Figure 2 shows the proportionate participation of Estonian language film arts curriculum students and alumni in the Estonian film industry over 30 years ("film industry" means all films made in Estonia during the year, except for amateur and student films). Again, a significant increase can be seen around 2005. Since the mid-2000s, stably, approximately half of the films produced in Estonia have been made with the participation of film arts curriculum alumni.

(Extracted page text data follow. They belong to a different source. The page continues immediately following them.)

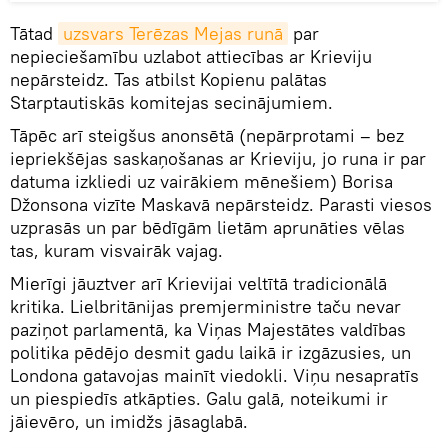
Tātad
uzsvars Terēzas Mejas runā
par
nepieciešamību uzlabot attiecības ar Krieviju
nepārsteidz. Tas atbilst Kopienu palātas
Starptautiskās komitejas secinājumiem.
Tāpēc arī steigšus anonsētā (nepārprotami – bez
iepriekšējas saskaņošanas ar Krieviju, jo runa ir par
datuma izkliedi uz vairākiem mēnešiem) Borisa
Džonsona vizīte Maskavā nepārsteidz. Parasti viesos
uzprasās un par bēdīgām lietām aprunāties vēlas
tas, kuram visvairāk vajag.
Mierīgi jāuztver arī Krievijai veltītā tradicionālā
kritika. Lielbritānijas premjerministre taču nevar
paziņot parlamentā, ka Viņas Majestātes valdības
politika pēdējo desmit gadu laikā ir izgāzusies, un
Londona gatavojas mainīt viedokli. Viņu nesapratīs
un piespiedīs atkāpties. Galu galā, noteikumi ir
jāievēro, un imidžs jāsaglabā.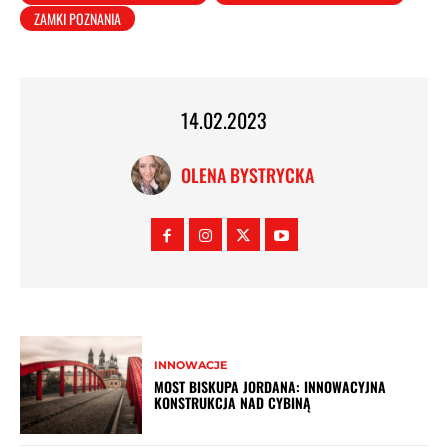
ZAMKI POZNANIA
14.02.2023
OLENA BYSTRYCKA
INNOWACJE
MOST BISKUPA JORDANA: INNOWACYJNA
KONSTRUKCJA NAD CYBINĄ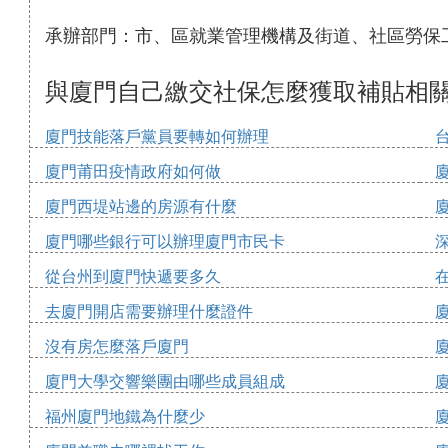
承辦部門：市、區就業管理機構及街道、社區勞保
與廈門自己繳交社保怎麼獲取補貼相
廈門技能落戶黨員要轉如何辦理
廈門莆田疫情政府如何做
廈門西堤站邊的房源有什麼
廈門哪些銀行可以辦理廈門市民卡
從台州到廈門快遞要多久
去廈門開店需要辦理什麼證件
沒有房怎麼落戶廈門
廈門大學交響樂團由哪些成員組成
福州廈門地鐵為什麼少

Over these three decades, the number of graduates of the film arts curriculum has also been steadily rising, as can be seen in Figure 3. There are two causes for this increase: one reason is that more students were admitted as the number of specialisations that were taught was growing (thus also more students were able to graduate). The other reason is that out of those who were admitted, more students remained in the school and achieved graduation. By the mid-2000s the prestige of filmmaking as an occupation was growing, while Estonian society and film industry were stabilising, giving students more opportunities to do films and focus on studying. The stark reality of the early 1990s is truly characterised on this table, showing how the precarity of what the society was facing, was also in the core of the film education. It is a period of the almost complete disintegration of the film industry following Estonia regaining its independence from the Soviet Union, as summarised by Margit Tõnson:
At the beginning of the 90s […], the state-subsidised Tallinnfilm, a film studio that kept the entire Soviet Estonian film industry afloat, collapsed. What followed is well known – Tallinnfilm was "dispersed", everyone started to dabble on their own. Feature film production in Estonia did not wake up from its Sleeping Beauty slumber until the end of the 90s, thanks to the state funding starting to work […]. (Tõnson 2008).
The more general trend of the entire Estonian film industry (Figure 4) shows that the overall number of people engaged in the production of Estonian films during the last 30 years is also steadily rising. Source: EFIS database.